EXERCISE DIRECTIONS:
Exact copy, pictures excluded: output the lines from the opening of the entries through the line bearing "presupuestarias de los".

[Data entries]
::::
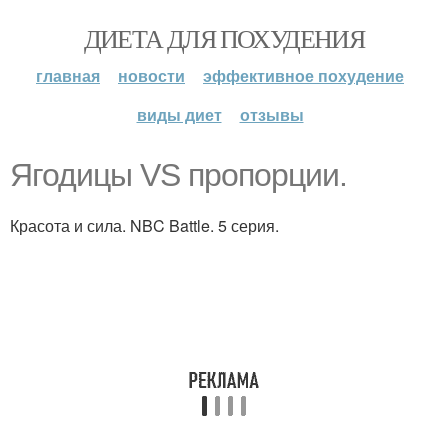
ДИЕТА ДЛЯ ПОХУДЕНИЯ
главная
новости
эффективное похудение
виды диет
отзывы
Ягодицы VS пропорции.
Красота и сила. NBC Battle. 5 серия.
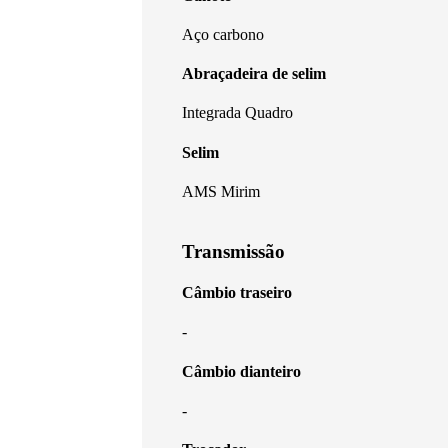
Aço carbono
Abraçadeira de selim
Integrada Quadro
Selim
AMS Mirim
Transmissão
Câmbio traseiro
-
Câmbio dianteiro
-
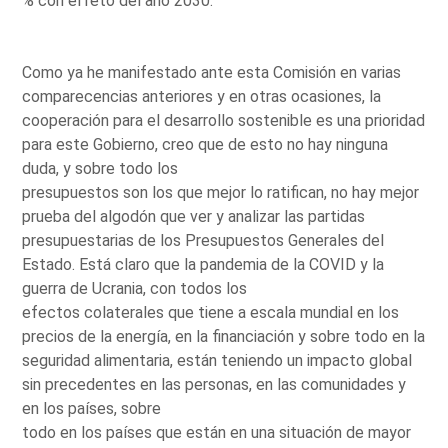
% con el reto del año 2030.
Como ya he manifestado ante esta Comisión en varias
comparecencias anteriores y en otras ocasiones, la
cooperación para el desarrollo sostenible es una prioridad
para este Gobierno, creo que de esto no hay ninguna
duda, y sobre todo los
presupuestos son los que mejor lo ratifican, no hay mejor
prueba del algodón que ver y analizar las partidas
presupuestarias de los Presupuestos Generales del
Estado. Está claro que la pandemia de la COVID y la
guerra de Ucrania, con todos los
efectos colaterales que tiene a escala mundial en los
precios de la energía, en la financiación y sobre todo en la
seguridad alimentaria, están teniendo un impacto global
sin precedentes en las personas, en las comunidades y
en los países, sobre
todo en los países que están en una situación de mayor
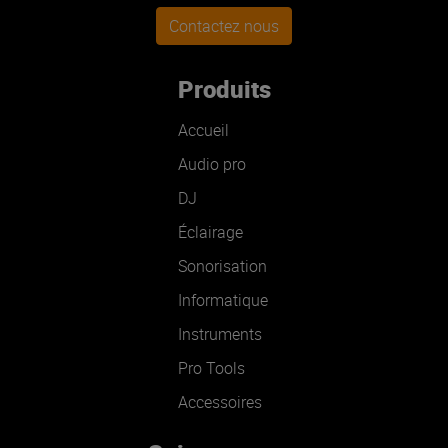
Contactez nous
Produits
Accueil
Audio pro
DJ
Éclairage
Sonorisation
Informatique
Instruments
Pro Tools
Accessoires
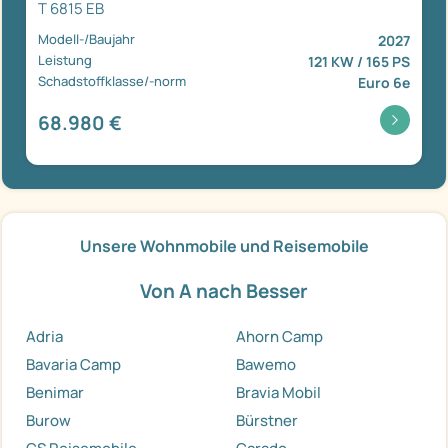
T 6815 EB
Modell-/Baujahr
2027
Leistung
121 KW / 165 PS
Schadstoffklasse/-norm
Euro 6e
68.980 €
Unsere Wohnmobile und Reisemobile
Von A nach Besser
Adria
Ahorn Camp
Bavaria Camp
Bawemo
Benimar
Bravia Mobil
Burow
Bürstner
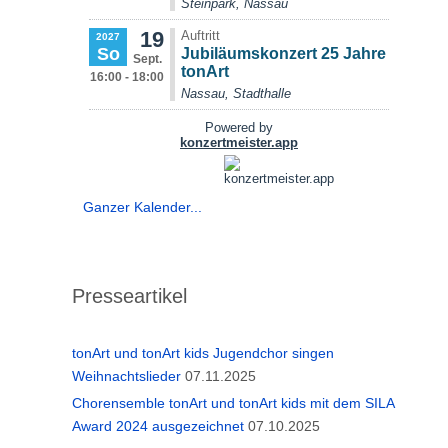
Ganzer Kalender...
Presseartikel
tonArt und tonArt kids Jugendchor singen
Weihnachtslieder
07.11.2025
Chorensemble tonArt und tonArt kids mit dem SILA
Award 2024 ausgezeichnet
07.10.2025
::::
PROBLEM SOLUTION:
ДИЕТА ДЛЯ ПОХУДЕНИЯ
главная
новости
эффективное похудение
виды диет
отзывы
Ягодицы VS пропорции.
Красота и сила. NBC Battle. 5 серия.
Aço carbono
Abraçadeira de selim
Integrada Quadro
Selim
AMS Mirim
Transmissão
Câmbio traseiro
-
Câmbio dianteiro
-
% con el reto del año 2030.
Como ya he manifestado ante esta Comisión en varias
comparecencias anteriores y en otras ocasiones, la
cooperación para el desarrollo sostenible es una prioridad
para este Gobierno, creo que de esto no hay ninguna
duda, y sobre todo los
presupuestos son los que mejor lo ratifican, no hay mejor
prueba del algodón que ver y analizar las partidas
presupuestarias de los Presupuestos Generales del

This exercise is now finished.